Ben presto in Pinner l’entusiastica infatuazione per i profughi si calmò. Lo slancio di generosità esagerata cadde; e quando nelle case si riunivano le signore a lavorare per i soldati, e a raffrontare i Belgi da loro ospitati, si notava una mal celata amarezza in coloro che ne avevano in casa, e un tono di sorridente compatimento da parte di chi non ne aveva.
Si parlava dei profughi quasi come di una malattia; un estraneo avrebbe potuto credere che si trattasse degli orecchioni o delle febbri malariche.
«Pare dunque che la povera Lady Osmond li abbia.»
«Ma davvero?»
«Sicuro. Ed anche la povera signora Whitaker.»
«La signora Whitaker? È possibile?»
«Li ha, li ha, ve l’assicuro io.

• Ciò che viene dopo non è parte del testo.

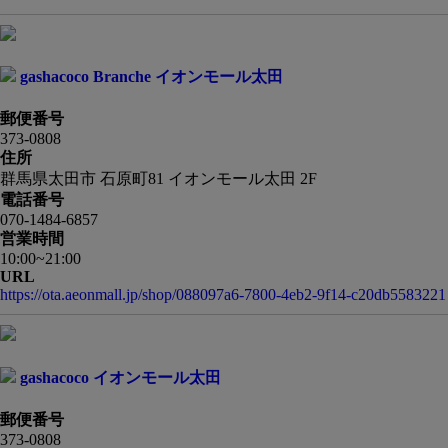
gashacoco Branche イオンモール太田
郵便番号
373-0808
住所
群馬県太田市 石原町81 イオンモール太田 2F
電話番号
070-1484-6857
営業時間
10:00~21:00
URL
https://ota.aeonmall.jp/shop/088097a6-7800-4eb2-9f14-c20db5583221
gashacoco イオンモール太田
郵便番号
373-0808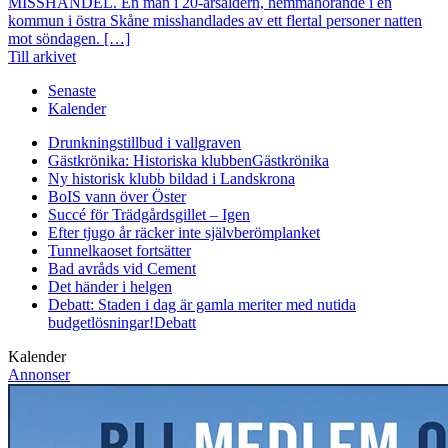
MISSHANDEL. En man i 20-årsåldern, hemmahörande i en
kommun i östra Skåne misshandlades av ett flertal personer natten
mot söndagen. […]
Till arkivet
Senaste
Kalender
Drunkningstillbud i vallgraven
Gästkrönika: Historiska klubben
Gästkrönika
Ny historisk klubb bildad i Landskrona
BoIS vann över Öster
Succé för Trädgårdsgillet – Igen
Efter tjugo år räcker inte självberöm
planket
Tunnelkaoset fortsätter
Bad avråds vid Cement
Det händer i helgen
Debatt: Staden i dag är gamla meriter med nutida
budgetlösningar!
Debatt
Kalender
Annonser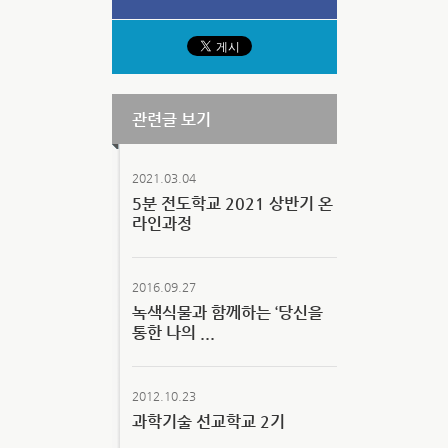
관련글 보기
2021.03.04
5분 전도학교 2021 상반기 온
라인과정
2016.09.27
녹색식물과 함께하는 ‘당신을
통한 나의 ...
2012.10.23
과학기술 선교학교 2기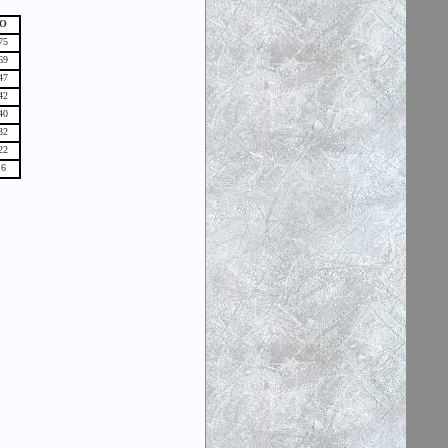
О
75
69
47
42
40
32
22
6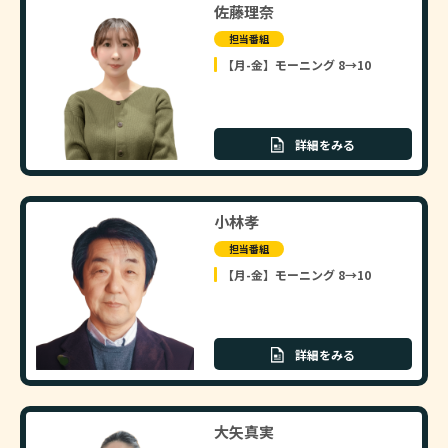
佐藤理奈
担当番組
【月-金】モーニング 8→10
詳細をみる
小林孝
担当番組
【月-金】モーニング 8→10
詳細をみる
大矢真実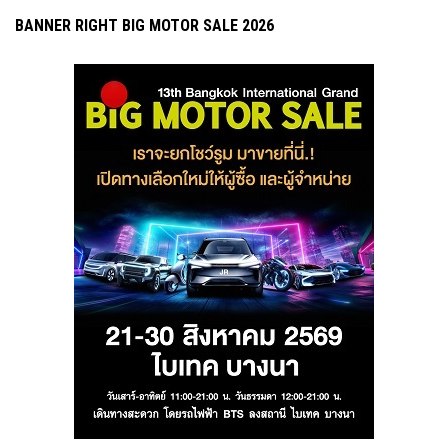
BANNER RIGHT BIG MOTOR SALE 2026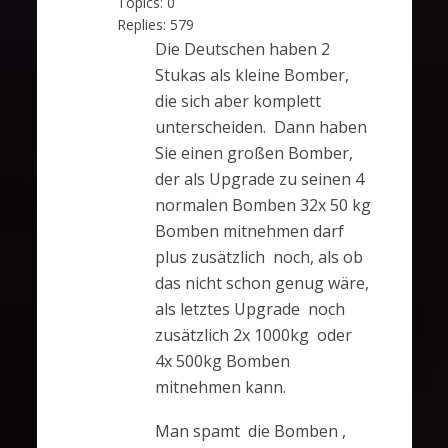
Topics:
0
Replies:
579
Die Deutschen haben 2
Stukas als kleine Bomber,
die sich aber komplett
unterscheiden. Dann haben
Sie einen großen Bomber,
der als Upgrade zu seinen 4
normalen Bomben 32x 50 kg
Bomben mitnehmen darf
plus zusätzlich noch, als ob
das nicht schon genug wäre,
als letztes Upgrade noch
zusätzlich 2x 1000kg oder
4x 500kg Bomben
mitnehmen kann.
Man spamt die Bomben ,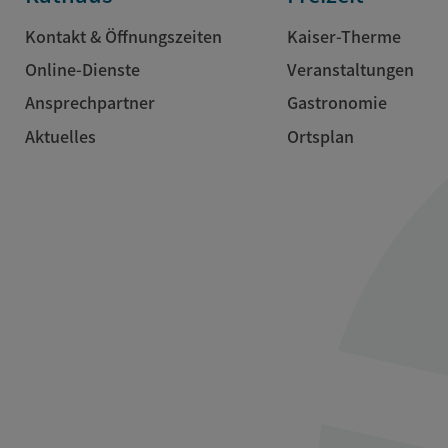
Kontakt & Öffnungszeiten
Kaiser-Therme
Online-Dienste
Veranstaltungen
Ansprechpartner
Gastronomie
Aktuelles
Ortsplan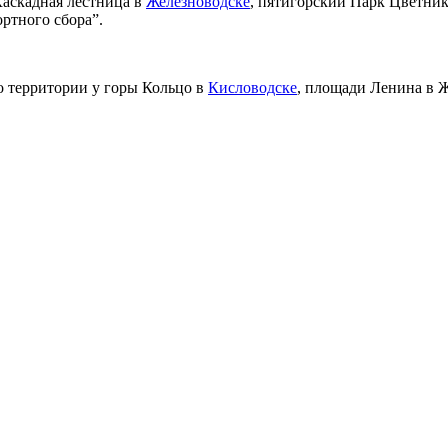
Каскадная лестница в
Железноводске
, пятигорский Парк Цветник
ртного сбора”.
о территории у горы Кольцо в
Кисловодске
, площади Ленина в Ж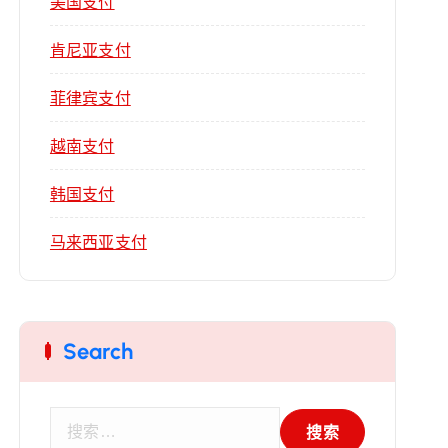
美国支付
肯尼亚支付
菲律宾支付
越南支付
韩国支付
马来西亚支付
Search
搜
索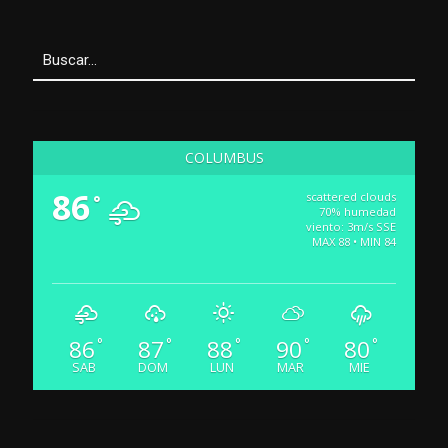
COLUMBUS
86
scattered clouds
°
70% humedad
viento: 3m/s SSE
MAX 88 • MIN 84
86
87
88
90
80
°
°
°
°
°
SAB
DOM
LUN
MAR
MIE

E mi dicono che ne soffra assai.»
«Poveretta! Bisognerà ch’io vada a trovarla,» disse Lady Mulholland, in tono di sincera commiserazione.
Ma in quello stesso pomeriggio capitò da lei precisamente la signora Whitaker.
«Ah, mia povera, cara Teresa,» cominciò Lady Mulholland afferrandole le mani e stringendogliele con eloquente simpatia. «Come stai? Come ti senti? Ho saputo che anche tu...»
«Già, già,» e la signora Whitaker ritrasse un po’ stizzita la sua mano.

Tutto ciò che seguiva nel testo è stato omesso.